The critical pitfall here is security groups. Your ALB’s security group must allow inbound traffic from… well, from CloudFront. But CloudFront’s IP ranges are vast and change. You do not want to manage that manually. The correct, robust solution is to configure your security group to allow inbound HTTP/S traffic from the security group of the ALB itself. Since the ALB is the target, and CloudFront connects to the ALB, the ALB sees the source IP as the CloudFront edge location. The security group rule at your ALB should be permissive for the world (or just for CloudFront’s published IPs if you’re paranoid). The security group on your backend instances, however, should only allow traffic from the security group of the ALB. This is fundamental AWS networking hygiene.

Pointing directly to an EC2 instance (a “custom origin”) is… usually a bad idea. You lose the scalability, health checks, and SSL termination of a load balancer. Just use an ALB. Seriously.

API Gateway: The Overthinker’s Origin

Pointing a CloudFront distribution at an API Gateway REST or HTTP API is a fantastic pattern. Why? Because sometimes you want the authentication, throttling, and transformation logic of API Gateway, but you also want the global reach and caching of CloudFront. You can, for instance, cache the responses from your API endpoints right at the edge, dramatically reducing latency and load on your backend.

The “questionable choice” you need to call out: the default Host header. When CloudFront forwards a request to API Gateway, it sets the Host header to the domain name of the API Gateway stage (e.g., api-id.execute-api.us-east-1.amazonaws.com). This is fine. But if you’ve configured a custom domain name for your API Gateway, you might want the Host header to match that instead for any logic on your end. You can use a CloudFront Origin Custom Header to override it:

# Use the AWS CLI to update the origin and set a custom header
aws cloudfront update-distribution \
    --id E123456789ABCDE \
    --distribution-config file://dist-config.json

And in your dist-config.json file, you’d ensure your origin config has:

"CustomHeaders": [
    {
        "HeaderName": "Host",
        "HeaderValue": "my-custom-api.example.com"
    }
]

Custom Origins: The “Get Out of Jail Free” Card

This is your escape hatch. Any HTTP server on the internet that isn’t an S3 bucket or another AWS service integrated specifically? That’s a custom origin. This could be your own server in a colocation facility, a DigitalOcean droplet, or even a legacy API running in your company’s data center.

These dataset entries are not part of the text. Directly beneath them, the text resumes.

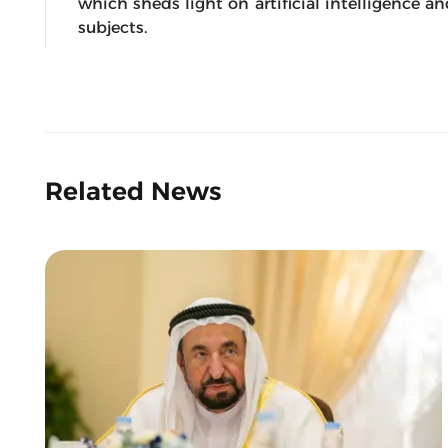
which sheds light on artificial intelligence a
subjects.
Related News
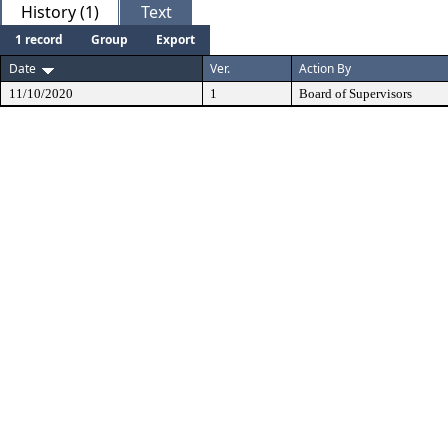
History (1)
Text
1 record
Group
Export
Date
Ver.
Action By
11/10/2020
1
Board of Supervisors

The best practice here is to use a custom origin for any non-AWS endpoint or for an AWS service that doesn’t have a dedicated origin type. You get the same fine-grained control over connection timeouts, keep-alive settings, and SSL protocols. The major benefit is that you still get the optimized network path from the CloudFront edge to your origin—AWS’s backbone is likely better than the public internet, even if your server is elsewhere.